DATA EXTRACT =>
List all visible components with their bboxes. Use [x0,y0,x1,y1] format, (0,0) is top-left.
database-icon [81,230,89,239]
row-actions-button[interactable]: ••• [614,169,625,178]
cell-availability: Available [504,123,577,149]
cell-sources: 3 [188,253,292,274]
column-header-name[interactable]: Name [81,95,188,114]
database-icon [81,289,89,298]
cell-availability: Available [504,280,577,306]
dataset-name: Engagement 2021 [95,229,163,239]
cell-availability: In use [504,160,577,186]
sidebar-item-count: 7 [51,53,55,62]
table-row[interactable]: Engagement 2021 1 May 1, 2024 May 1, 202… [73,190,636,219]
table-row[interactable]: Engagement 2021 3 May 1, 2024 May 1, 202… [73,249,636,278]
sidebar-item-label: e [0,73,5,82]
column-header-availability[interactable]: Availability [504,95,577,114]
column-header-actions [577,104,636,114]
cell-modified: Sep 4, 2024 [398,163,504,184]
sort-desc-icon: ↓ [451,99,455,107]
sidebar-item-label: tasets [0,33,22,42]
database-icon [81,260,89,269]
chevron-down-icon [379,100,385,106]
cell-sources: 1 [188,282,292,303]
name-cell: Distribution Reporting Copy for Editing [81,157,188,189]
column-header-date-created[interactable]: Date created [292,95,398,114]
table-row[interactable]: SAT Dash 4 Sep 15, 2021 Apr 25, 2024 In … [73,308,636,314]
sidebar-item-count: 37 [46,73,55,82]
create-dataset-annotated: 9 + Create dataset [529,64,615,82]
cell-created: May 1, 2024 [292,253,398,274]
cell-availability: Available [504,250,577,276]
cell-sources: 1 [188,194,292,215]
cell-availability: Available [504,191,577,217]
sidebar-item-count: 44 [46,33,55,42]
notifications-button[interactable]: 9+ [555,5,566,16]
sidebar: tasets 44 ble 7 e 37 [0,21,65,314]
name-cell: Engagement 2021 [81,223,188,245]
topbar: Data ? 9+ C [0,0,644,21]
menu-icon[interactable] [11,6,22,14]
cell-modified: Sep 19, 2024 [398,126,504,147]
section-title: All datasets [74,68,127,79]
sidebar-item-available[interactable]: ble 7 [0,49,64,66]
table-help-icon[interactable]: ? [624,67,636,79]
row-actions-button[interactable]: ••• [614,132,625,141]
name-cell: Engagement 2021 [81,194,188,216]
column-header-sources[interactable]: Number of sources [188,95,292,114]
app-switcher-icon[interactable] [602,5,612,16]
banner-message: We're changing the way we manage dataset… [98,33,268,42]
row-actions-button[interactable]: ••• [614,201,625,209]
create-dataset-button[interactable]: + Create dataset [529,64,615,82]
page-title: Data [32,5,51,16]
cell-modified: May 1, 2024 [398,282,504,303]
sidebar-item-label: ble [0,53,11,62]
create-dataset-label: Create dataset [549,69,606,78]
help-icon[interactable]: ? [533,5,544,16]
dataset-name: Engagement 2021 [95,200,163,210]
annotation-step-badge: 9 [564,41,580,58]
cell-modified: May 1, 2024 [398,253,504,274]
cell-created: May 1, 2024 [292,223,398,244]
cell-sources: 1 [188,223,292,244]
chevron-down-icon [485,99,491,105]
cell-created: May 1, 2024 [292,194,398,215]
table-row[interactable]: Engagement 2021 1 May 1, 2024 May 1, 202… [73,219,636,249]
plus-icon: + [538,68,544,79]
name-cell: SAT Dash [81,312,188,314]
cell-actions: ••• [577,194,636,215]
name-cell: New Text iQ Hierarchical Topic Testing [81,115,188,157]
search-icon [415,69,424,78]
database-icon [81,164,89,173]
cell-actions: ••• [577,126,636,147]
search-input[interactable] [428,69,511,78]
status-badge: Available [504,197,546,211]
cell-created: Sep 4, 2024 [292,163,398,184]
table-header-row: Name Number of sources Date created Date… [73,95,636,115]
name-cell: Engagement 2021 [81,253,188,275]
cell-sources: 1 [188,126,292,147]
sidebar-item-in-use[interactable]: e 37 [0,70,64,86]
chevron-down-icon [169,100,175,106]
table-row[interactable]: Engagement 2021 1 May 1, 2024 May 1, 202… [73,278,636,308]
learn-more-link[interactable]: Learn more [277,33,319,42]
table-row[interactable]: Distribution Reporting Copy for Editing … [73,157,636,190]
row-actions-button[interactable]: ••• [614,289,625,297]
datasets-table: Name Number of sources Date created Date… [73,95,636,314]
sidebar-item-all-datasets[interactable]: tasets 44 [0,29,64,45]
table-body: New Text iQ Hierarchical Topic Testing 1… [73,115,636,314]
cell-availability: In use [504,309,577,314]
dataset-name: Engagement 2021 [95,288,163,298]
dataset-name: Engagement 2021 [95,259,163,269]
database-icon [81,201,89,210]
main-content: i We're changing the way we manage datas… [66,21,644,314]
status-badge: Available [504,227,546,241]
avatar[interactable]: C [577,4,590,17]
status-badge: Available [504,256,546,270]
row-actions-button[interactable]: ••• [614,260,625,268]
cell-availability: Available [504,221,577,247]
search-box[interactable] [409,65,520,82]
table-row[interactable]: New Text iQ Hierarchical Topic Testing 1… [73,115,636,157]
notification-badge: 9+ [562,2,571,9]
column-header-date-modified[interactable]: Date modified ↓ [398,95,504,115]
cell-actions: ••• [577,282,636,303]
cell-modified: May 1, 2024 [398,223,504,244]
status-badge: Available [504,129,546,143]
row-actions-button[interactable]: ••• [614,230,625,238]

TASK INSTRUCTIONS => When a line in the material above includes the word "status", copy that line.

EXERCISE RESULT =>
status-badge: Available [504,197,546,211]
status-badge: Available [504,227,546,241]
status-badge: Available [504,256,546,270]
status-badge: Available [504,129,546,143]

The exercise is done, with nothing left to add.